Across the Nightingale Floor Background

Across the Nightingale Floor Background

Across The Nightingale Floor is the first novel in Liann Hearn's "Tales of the Otori" Trilogy. It was first published in 2002. It is set in a fictional feudal system and tells the story of a fifteen year old girl named Kaede and a sixteen year old boy called Tomasu. Tomasu is a member of The Hidden and when he returns from time in the mountains he discovers that his family has been murdered. Hearn began to write the book after hearing the opening sentences of the book in her head in the voice of Takeo. She was able to easily picture the four main characters due largely in part from the inspiration drawn from her surroundings; at the time she was in Akiyoshidal International Arts Village, in Yamaguchi Prefecture. The views around her gave rise to the images described in the book; it was a damp and humid September day, quiet except for the occasional jumping of fish.

Hearn had long been captivated by Japanese culture but penned this novel after fully immersing herself in it at a writer's retreat.
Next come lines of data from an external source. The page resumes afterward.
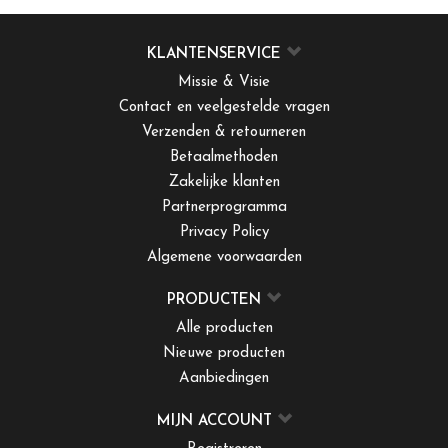
KLANTENSERVICE
Missie & Visie
Contact en veelgestelde vragen
Verzenden & retourneren
Betaalmethoden
Zakelijke klanten
Partnerprogramma
Privacy Policy
Algemene voorwaarden
PRODUCTEN
Alle producten
Nieuwe producten
Aanbiedingen
MIJN ACCOUNT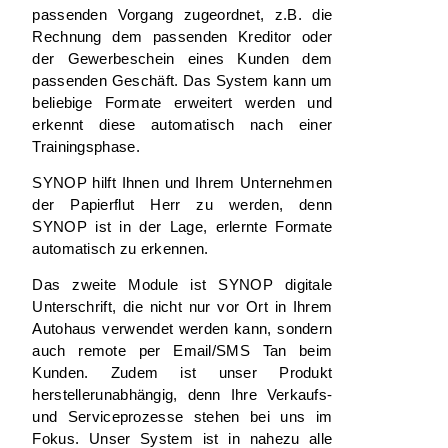
passenden Vorgang zugeordnet, z.B. die
Rechnung dem passenden Kreditor oder
der Gewerbeschein eines Kunden dem
passenden Geschäft. Das System kann um
beliebige Formate erweitert werden und
erkennt diese automatisch nach einer
Trainingsphase.
SYNOP hilft Ihnen und Ihrem Unternehmen
der Papierflut Herr zu werden, denn
SYNOP ist in der Lage, erlernte Formate
automatisch zu erkennen.
Das zweite Module ist SYNOP
digitale
Unterschrift,
die nicht nur vor Ort in Ihrem
Autohaus verwendet werden kann, sondern
auch remote per Email/SMS Tan beim
Kunden. Zudem ist unser Produkt
herstellerunabhängig, denn Ihre Verkaufs-
und Serviceprozesse stehen bei uns im
Fokus. Unser System ist in nahezu alle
The attendees visited Samurai houses, made several visits to the mystical castle of the Choshu clan and wandered through rice fields in order to picture the lives that her characters would have been living five hundred years ago. She had also long been interested in feudalism and so decided that she would construct a fictional "fantasy" feudal system where her characters would live. As in much Japanese literature, what is unsaid is as important as what is said. There are no traditional villains but a series of antagonists and heroes who are forced to remain silent in the face of societal restraint that cripples the intensity of their joy of life and their emotions.

Hearn decided to write a trilogy as she neared the end of this first novel because she realized there were still many untold stories, and so she wrote the entire trilogy in one go between September 1999 and April 2001. She believes that the lengthy work fell naturally into three segments without her needing to edit her work.

The Tales of the Otori trilogy has been published in thirty six countries and received the Book of the Year award in Germany in 2004.